While RRR, Pushpa and KGF2 featured stars who were in the prime phase of their careers, Vikram had a 68-year-old Kamal Haasan reinventing himself and proving he’s the boss yet again. Surrendering to the vision of a fanboy director Lokesh Kanagaraj, Kamal, the star, took over the performer in him in a violent spectacle of a film that celebrated gore, redemption with technical finesse and redefined the idea of action in Tamil cinema.

Though many believed Vikram wasn’t Kamal’s best, they agreed that he, more than any other star, deserved that scale of commercial success. The mystical thriller Karthikeya 2, directed by Chandoo Mondeti, that made merry at the ticket window across languages, was another surprise pan-Indian hit that not many foresaw. Through a Dan Brown-styled adventure tale set in Dwaraka, the Telugu film was a plea to acknowledge Krishna as a historical hero than a mythological one.

In an era when nationalism and Hindutva are the catchphrases of the hour, Karthikeya 2’s release timing couldn’t have been better. With a smartly written screenplay that mixed mythology with a bunch of conspiracy theories, the narrative didn’t compel the viewers to think beyond the surface and reflected the mood of the nation. The makers of the Nikhil Siddhartha, Anupama Parameswaran starrer knew the audiences they were reaching out to and the rest, as they say, is history.

However, if there was one film that shook the nation without prior warning, it was Rishab Shetty’s Kantara.
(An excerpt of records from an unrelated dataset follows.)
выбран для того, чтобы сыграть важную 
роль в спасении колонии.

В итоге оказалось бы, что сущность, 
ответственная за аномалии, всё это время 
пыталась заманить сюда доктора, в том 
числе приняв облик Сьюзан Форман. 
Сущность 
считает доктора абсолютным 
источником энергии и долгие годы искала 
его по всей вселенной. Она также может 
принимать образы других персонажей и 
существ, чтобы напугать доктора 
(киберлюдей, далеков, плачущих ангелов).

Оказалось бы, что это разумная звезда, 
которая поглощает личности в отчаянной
While it was initially meant to be a Kannada film made for a niche audience, the soaring popularity of the tale (about a tribal group’s fight for their identity) with every passing day forced the makers to dub it in Telugu, Hindi, Malayalam and Tamil languages. There can’t be a better film than Kantara to prove how rooted films, when made with earnestness, can strike a chord with audiences beyond one’s milieu, language or culture.
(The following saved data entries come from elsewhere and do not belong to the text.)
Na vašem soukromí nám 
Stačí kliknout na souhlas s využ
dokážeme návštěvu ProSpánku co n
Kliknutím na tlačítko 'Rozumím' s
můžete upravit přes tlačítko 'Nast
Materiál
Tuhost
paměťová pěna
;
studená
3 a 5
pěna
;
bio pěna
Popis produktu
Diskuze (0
Mani Ratnam’s Ponniyin Selvan was instrumental in bringing back family crowds to theatres in Tamil Nadu. Generations in the state grew up on Kalki Krishnamurthy’s five-part historical novel and the scale at which the film was made with a dream star cast and a top-notch technical team, prompted viewers to catch it on the big screen. This is another case where the filmmaker stuck to making a film for his core audience and the result didn’t disappoint him. The film tasted limited success beyond its Tamil version, but it managed to be a highly profitable venture for the producers on the whole.

Major, the Sandeep Unnikrishnan biopic starring Adivi Sesh (Hindi-Telugu bilingual), Dulquer Salman-Mrunal Thakur’s Sita Ramam (Telugu), Rakshit Shetty’s 777 Charlie (Kannada) made their mark at the box office across languages and on OTT later. A few widely-marketed biggies from the South faced rejection as well – Vijay Deverakonda’s Liger and Prabhas’ Radhe Shyam being the most prominent among them all. The modest response to Sudeep’s Vikrant Rona wasn’t anticipated either.
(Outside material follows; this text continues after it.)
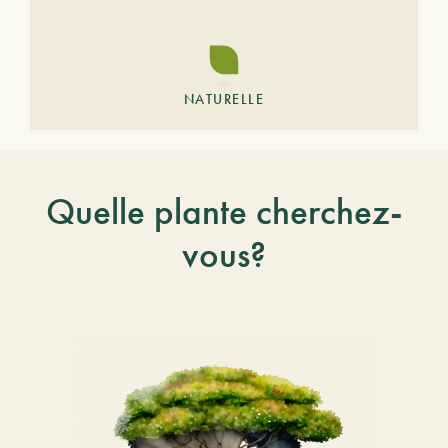
NATURELLE
Quelle plante cherchez-
vous?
If the other industries in the South made noise for their box office returns, Malayalam cinema continued to be revered on OTT for its writing and realistic treatment. Films like Hridayam, Thallumaala, Jana Gana Mana, Bheeshma Parvam, Rorschach, Bro Daddy and Malayankunju earned their due from streaming enthusiasts.

The elephant in the room while discussing the popularity of South Indian Cinema is the absence of well-written female characters with agency and identity. There’s a problem with how Pushpa, RRR, Vikram, Kantara and KGF 2 treated its women. If Rashmika in Pushpa was nothing beyond the romantic interest of Allu Arjun, Alia Bhatt’s impact in RRR was extremely restrictive. Vikram was too obsessed with its men to offer any concrete roles for women and the portrayal of Sapthami Gowda in Kantara wasn’t in great taste either.

The inclusivity that South Indian cinema is experiencing across the country is indeed a heartwarming sign, but filmmakers shouldn’t get distracted by their growing audience base or try too hard to decode the ways of the trade. The beauty and the enigma of cinema is its ever-changing nature. The best one could do is to make a film for the right reasons and tell a darn good story.